Challenges and issues encountered varied from issues in registering institutions and finding publishers to technical challenges such as biotic interaction data mapping to Darwin Core Standard from the rodent dataset
[54]. These technical issues were creatively solved by using the terms dwc:basisOfRecord to distinguish records of host and pathogen, described as HumanObservation and MaterialSample, respectively; dwc:eventID and dwc:parentEventID to connect records of hosts and pathogens; dwc:occurrenceRemarks has been used to describe the number of individual hosts that were assayed for pathogen detection; and dwc:occurrenceStatus for presence/absence of the pathogen.
It is of special interest to mention that apart from the use of extensions, such as the ResourceRelationship extension, the current data model in GBIF does not adequately support the publication of interaction data, i.e. herbivory, pollination, parasitism, and some degree of data loss does occur. But in order to support publication of more complex data, such as interaction data and other types of data, GBIF along with the Darwin Core Maintenance Group, is working towards extending Darwin Core Archives capabilities to allow the publication of more complex types of biodiversity data without data loss and an improved data model is expected in the near future
[56].
Conclusion
The two sponsored calls for papers are now over, but the series will remain open for submissions and future papers that meet the scope will be added to the series page. GigaByte will continue to provide a one-stop home for discovery and discussions around this critically important data type.

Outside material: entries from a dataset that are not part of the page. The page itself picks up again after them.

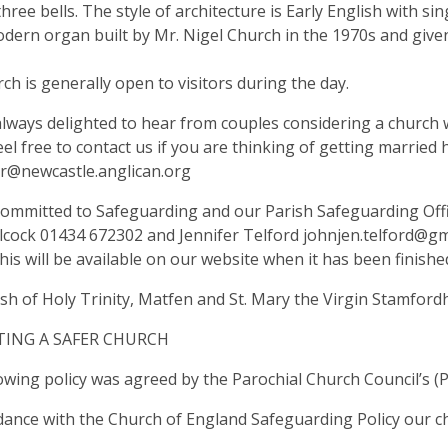
hree bells. The style of architecture is Early English with si
dern organ built by Mr. Nigel Church in the 1970s and given
ch is generally open to visitors during the day.
lways delighted to hear from couples considering a church 
eel free to contact us if you are thinking of getting married 
er@newcastle.anglican.org
ommitted to Safeguarding and our Parish Safeguarding Offi
lcock 01434 672302 and Jennifer Telford
johnjen.telford@gm
this will be available on our website when it has been finished
ish of Holy Trinity, Matfen and St. Mary the Virgin Stam
ING A SAFER CHURCH
owing policy was agreed by the Parochial Church Council’s (
dance with the Church of England Safeguarding Policy our ch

This publication was supported by the GBIF health task group, which consists of experts from various fields including epidemiology, public health, ecology, medical entomology, biodiversity informatics, and data science, and its members, acknowledging that human and animal health, climate, biodiversity and environment are interlinked. In order to tackle disease control and possibly elimination, stakeholders must have access to a wide range of data openly shared under the FAIR principles, to support early detection, analyze and evaluate, and to be able to inform policy improvements and/or development.
The task group will continue to engage in communication and capacity building efforts to raise awareness and will continue to propose training activities and collaborations to strengthen the use of GBIF platform among the health community. The task group will continue to work to improve representation of health-related data in GBIF all along its current mandate.